*** Opening The data ***
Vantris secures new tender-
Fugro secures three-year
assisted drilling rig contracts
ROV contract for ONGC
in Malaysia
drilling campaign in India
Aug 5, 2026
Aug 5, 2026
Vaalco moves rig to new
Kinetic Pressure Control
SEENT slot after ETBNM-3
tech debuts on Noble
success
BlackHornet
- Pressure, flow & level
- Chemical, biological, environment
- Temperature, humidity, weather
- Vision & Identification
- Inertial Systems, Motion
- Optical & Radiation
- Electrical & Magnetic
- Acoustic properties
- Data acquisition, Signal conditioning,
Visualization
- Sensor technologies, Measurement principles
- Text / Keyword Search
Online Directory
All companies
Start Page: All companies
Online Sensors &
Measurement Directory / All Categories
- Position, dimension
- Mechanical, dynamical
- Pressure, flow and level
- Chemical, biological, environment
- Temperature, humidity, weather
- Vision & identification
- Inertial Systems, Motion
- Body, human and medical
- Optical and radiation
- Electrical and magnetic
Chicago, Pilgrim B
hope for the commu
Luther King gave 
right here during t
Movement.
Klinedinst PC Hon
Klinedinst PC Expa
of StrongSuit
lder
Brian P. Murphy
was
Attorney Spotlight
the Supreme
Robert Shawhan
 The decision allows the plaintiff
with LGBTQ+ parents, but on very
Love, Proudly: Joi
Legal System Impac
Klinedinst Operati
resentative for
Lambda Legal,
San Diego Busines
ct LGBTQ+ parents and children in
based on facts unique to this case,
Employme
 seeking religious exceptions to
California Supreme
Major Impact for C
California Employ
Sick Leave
*** Closing The data ***
*** Opening The data ***
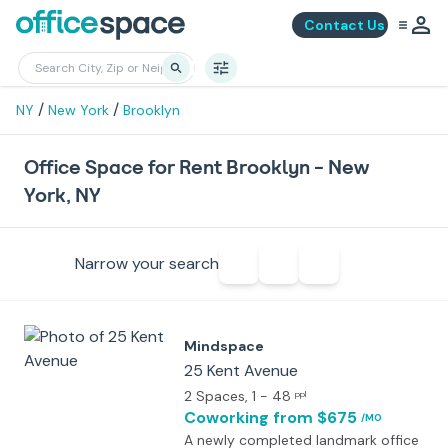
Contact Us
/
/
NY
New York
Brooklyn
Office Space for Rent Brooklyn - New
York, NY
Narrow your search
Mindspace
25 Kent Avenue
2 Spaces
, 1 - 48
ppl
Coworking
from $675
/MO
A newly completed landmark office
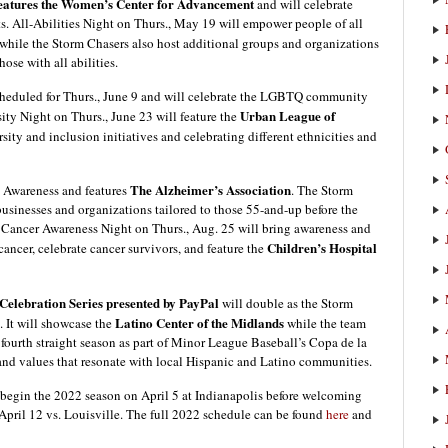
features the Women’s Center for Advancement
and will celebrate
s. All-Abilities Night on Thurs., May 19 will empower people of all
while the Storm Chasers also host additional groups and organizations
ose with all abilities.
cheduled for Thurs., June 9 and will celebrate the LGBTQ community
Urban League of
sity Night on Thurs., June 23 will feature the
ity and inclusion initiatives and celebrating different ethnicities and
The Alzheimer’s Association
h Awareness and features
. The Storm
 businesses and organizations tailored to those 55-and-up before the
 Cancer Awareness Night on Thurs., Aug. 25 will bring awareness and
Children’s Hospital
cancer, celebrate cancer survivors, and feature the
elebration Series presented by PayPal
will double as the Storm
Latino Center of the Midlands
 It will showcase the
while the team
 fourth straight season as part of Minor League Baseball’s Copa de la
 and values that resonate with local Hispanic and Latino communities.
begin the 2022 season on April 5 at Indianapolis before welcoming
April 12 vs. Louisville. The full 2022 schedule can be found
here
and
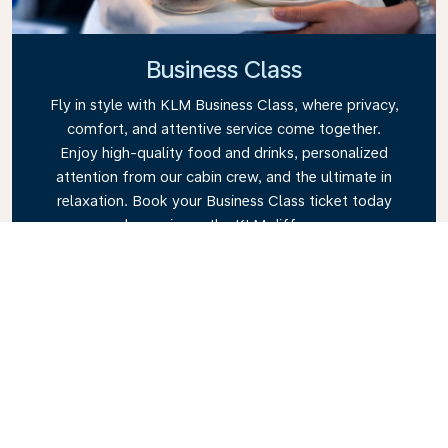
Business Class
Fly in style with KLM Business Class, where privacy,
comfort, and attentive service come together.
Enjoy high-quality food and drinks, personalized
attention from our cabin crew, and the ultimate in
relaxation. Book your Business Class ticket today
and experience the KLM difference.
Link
*** Closing The data ***
**Task brief:**
Taking the line with "Vantris secures new" as the first and the line with "SEENT slot after ETBNM-3" as the last, retype that stretch of the data above exactly, with no other lines.

**Response to the task:**
Vantris secures new tender-
Fugro secures three-year
assisted drilling rig contracts
ROV contract for ONGC
in Malaysia
drilling campaign in India
Aug 5, 2026
Aug 5, 2026
Vaalco moves rig to new
Kinetic Pressure Control
SEENT slot after ETBNM-3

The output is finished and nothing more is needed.